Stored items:
○ ○ ○ ○ ○

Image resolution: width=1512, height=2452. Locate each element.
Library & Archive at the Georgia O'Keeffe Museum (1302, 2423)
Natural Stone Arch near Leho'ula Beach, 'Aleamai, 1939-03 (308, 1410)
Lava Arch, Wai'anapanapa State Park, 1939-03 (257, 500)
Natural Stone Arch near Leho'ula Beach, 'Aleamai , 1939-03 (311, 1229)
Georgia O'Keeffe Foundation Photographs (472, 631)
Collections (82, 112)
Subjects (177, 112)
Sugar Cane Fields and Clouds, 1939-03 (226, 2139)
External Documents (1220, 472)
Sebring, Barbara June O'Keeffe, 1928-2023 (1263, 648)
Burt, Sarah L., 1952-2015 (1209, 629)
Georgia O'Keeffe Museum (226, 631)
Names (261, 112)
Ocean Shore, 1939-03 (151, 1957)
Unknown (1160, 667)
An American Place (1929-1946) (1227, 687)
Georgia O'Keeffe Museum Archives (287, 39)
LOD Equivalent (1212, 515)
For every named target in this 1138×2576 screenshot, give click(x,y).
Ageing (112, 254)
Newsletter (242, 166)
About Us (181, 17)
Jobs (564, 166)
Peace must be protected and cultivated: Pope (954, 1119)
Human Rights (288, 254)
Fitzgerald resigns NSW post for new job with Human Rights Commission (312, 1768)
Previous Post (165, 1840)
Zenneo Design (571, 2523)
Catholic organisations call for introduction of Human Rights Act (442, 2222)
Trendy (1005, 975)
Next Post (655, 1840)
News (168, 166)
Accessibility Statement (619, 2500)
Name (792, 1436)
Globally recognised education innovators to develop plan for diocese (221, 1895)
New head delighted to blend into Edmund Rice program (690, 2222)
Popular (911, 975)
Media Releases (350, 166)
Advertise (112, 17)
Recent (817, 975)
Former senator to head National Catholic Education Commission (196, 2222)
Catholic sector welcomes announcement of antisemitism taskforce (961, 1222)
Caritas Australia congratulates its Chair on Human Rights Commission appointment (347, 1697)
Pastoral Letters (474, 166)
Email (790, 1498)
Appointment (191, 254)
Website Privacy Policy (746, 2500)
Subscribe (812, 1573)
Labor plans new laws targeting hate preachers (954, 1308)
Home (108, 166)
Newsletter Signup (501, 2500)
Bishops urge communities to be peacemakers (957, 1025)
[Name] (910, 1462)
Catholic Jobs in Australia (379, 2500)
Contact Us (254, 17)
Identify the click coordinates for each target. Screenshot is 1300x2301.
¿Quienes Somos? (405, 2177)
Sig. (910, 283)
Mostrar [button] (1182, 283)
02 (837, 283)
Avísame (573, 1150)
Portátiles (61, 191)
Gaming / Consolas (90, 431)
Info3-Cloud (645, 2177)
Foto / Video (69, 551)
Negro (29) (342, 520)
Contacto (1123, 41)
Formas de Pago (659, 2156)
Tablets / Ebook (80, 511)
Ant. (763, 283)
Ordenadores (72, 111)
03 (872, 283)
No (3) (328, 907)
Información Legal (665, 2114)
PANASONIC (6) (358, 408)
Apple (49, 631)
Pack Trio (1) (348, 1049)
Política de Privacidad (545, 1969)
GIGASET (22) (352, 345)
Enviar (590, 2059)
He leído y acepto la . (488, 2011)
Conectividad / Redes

○ ○ ○ ○ ○

**Brief**. From the entries, copy out each line containing the word "Catholic".

**Answer below**.
Catholic organisations call for introduction of Human Rights Act (442, 2222)
Former senator to head National Catholic Education Commission (196, 2222)
Catholic sector welcomes announcement of antisemitism taskforce (961, 1222)
Catholic Jobs in Australia (379, 2500)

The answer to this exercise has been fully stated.